The laborers union has added to organized labor’s drumbeat of dissatisfaction with the Affordable Care Act.
- In a letter sent to President Barack Obama on Thursday, Laborers International Union of North America President Terry O’Sullivan wrote that the law has “destructive consequences” for the types of health plans that cover millions of unionized construction workers and their family members.
- The letter follows a separate one written last week by the heads of the International Brotherhood of Teamsters, the United Food and Commercial Workers and Unite Here, expressing similar concerns to Congress’s top Democrats, Sen. Harry Reid and Rep. Nancy Pelosi. The International Brotherhood of Electrical Workers took out print ads raising alarms about the law last week as well.
- Mr. O’Sullivan zeroed in on some factors that could directly impact unionized construction workers who are typically covered by multiemployer plans. He noted that costs are rising for such plans because of the law’s benefit mandates. Moreover, a tax under the law would cost such health plans $63 per covered individual, or $630,000 for a plan covering 10,000 people, he wrote. The proceeds of the tax will be used to subsidize insurance companies offering health plans in the Health Exchanges.

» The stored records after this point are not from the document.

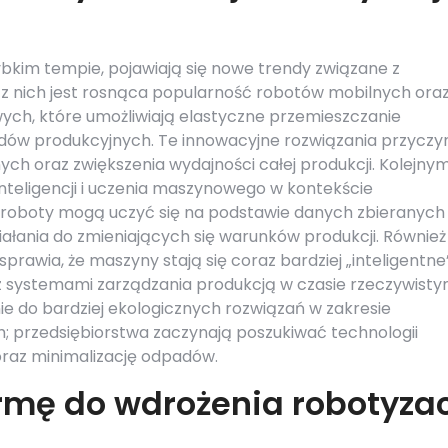
zybkim tempie, pojawiają się nowe trendy związane z
m z nich jest rosnąca popularność robotów mobilnych ora
h, które umożliwiają elastyczne przemieszczanie
dów produkcyjnych. Te innowacyjne rozwiązania przyczyn
ych oraz zwiększenia wydajności całej produkcji. Kolejny
inteligencji i uczenia maszynowego w kontekście
m roboty mogą uczyć się na podstawie danych zbieranych
ałania do zmieniających się warunków produkcji. Również
prawia, że maszyny stają się coraz bardziej „inteligentne”
z systemami zarządzania produkcją w czasie rzeczywisty
e do bardziej ekologicznych rozwiązań w zakresie
 przedsiębiorstwa zaczynają poszukiwać technologii
oraz minimalizację odpadów.
rmę do wdrożenia robotyzac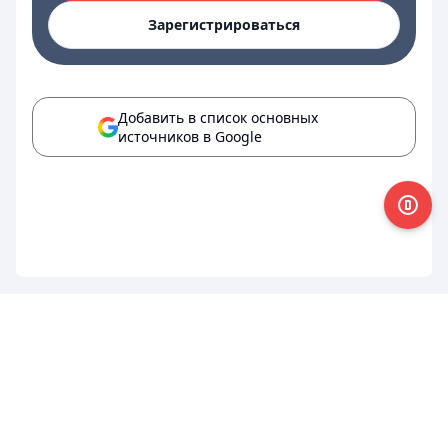
Зарегистрироваться
Добавить в список основных
источников в Google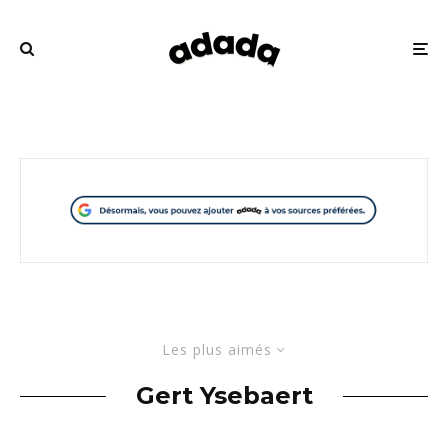
Les plus aimés
Gert Ysebaert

- “In effect, ACA takes money from the pockets of each laborer covered by a health and welfare fund and gives it to for-profit insurance companies,” Mr. O’Sullivan wrote. Those added costs will eventually impact collective bargaining agreements, he said, making union construction companies less competitive than nonunion ones and resulting in less work for union laborers.
- Mr. O’Sullivan concluded: “Approximately 3 million laborers, retirees, and their families now face the very real prospect of losing their health benefits. This, I must remind you, was something that you promised would not happen.”
The laborers union, with about 570,000 members, is one of a few major unions that didn’t support enactment of Affordable Care Act, Mr. O’Sullivan reminded Mr. Obama. “Now, we have watched as the implementation of the law has progressed, our fears have become reality,” he wrote.